En comparaison, si nous lisons en anglais la phrase « I will go there » sur un ton mélodieux, cela paraîtrait tellement ridicule que tous ceux qui l’entendraient éclateraient de rire. Cependant, les mots arabes ont une nature où leur ton et leur profondeur ressemblent à une mélodie. Leurs voyelles possèdent des caractéristiques précises et tant qu’elles ne sont pas respectées, la prononciation semble déformée. Aucune autre langue n’accorde autant d’importance à l’accentuation que l’arabe. La justesse ou la déformation d’un mot dépend de la tonalité, et les significations changent avec la moindre variation.

Par exemple, لَ (la) signifie « certainement », mais si ce mot est légèrement prolongé et devient لَا (laa), il signifie « non ». Ainsi, le sens change complètement avec une simple diminution ou prolongation des voyelles. Dans le Saint Coran, on trouve les mots یَتَّقُوْنَ (yataquna) et یَتَّقُوْنِ (yataquni). Le premier signifie « ils craignent » tandis que le second veut dire « ils me craignent ». En somme, une légère variation dans la vocalisation, comme la tanwīn (nunation) ou la kasra (zer), entraîne un changement significatif de sens.

Un jour, un prêtre se rendit auprès du Messie Promis (as) et affirma que l’arabe était une langue inadaptée pour la révélation des paroles de Dieu l’Exalté, car elle était la langue des nomades arabes. Le Messie Promis (as) réfuta cette affirmation en expliquant que la capacité de la langue arabe à transmettre les paroles divines surpassait celle de toute autre langue. Cependant, le prêtre prétendit que la langue arabe ne pourrait jamais rivaliser avec l’anglais. Le Messie Promis (as) lui répondit qu’il est essentiel, pour transmettre les paroles de Dieu l’Exalté, que la langue utilisée puisse exprimer des sujets vastes en un minimum de mots.

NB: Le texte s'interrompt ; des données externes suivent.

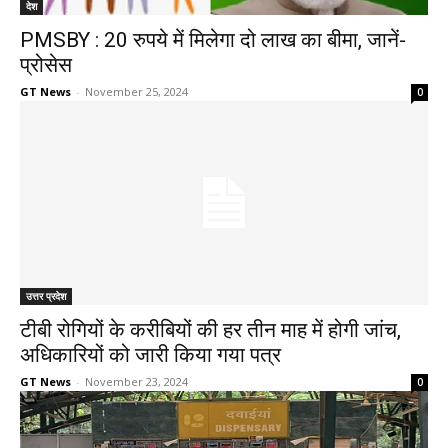
देश
PMSBY : 20 रुपये में मिलेगा दो लाख का बीमा, जानें-
प्रोसेस
GT News
-
November 25, 2024
0
उत्तर प्रदेश
टीबी रोगियों के करीबियों की हर तीन माह में होगी जांच,
अधिकारियों को जारी किया गया पत्र
GT News
-
November 23, 2024
0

Le prêtre acquiesça en disant : « Oui, seule la langue anglaise possède cette qualité. »

Le Messie Promis (as) lui demanda alors : « Très bien, comment dirait-on میرا پانی  (mon eau) en anglais ? » Le prêtre répondit : « My water. » Le Messie Promis (as) déclara : « En arabe, il suffit de dire مَائِیْ (ma’i), ce qui signifie ‘mon eau’. Le mot ‘eau’ est donc un ajout en anglais. »

Cette réponse fut entièrement guidée par Dieu, car le Messie Promis (as) ne connaissait pas l’anglais. C’est Allah l’Exalté qui lui fit prononcer cette phrase, révélant ainsi la concision exceptionnelle de la langue arabe par rapport à l’anglais. Il est extrêmement rare qu’une phrase arabe ait une traduction anglaise plus courte. Pourtant, cette déclaration spontanée, dont seulement la moitié transmettait le sens de toute la phrase anglaise, était sous le contrôle divin.

La langue arabe possède donc de nombreuses caractéristiques uniques, parmi lesquelles sa capacité à être récitée de manière mélodieuse. Les autres langues ne partagent pas cette particularité. Si elles étaient récitées de cette manière, cela semblerait moqueur.

Ainsi, la Khuddamul Ahmadiyya doivent enseigner aux muezzins de toutes les mosquées la récitation correcte de l’Azan et les empêcher d’insister à tort sur certains mots ou de prononcer des voyelles arrondies de manière inappropriée.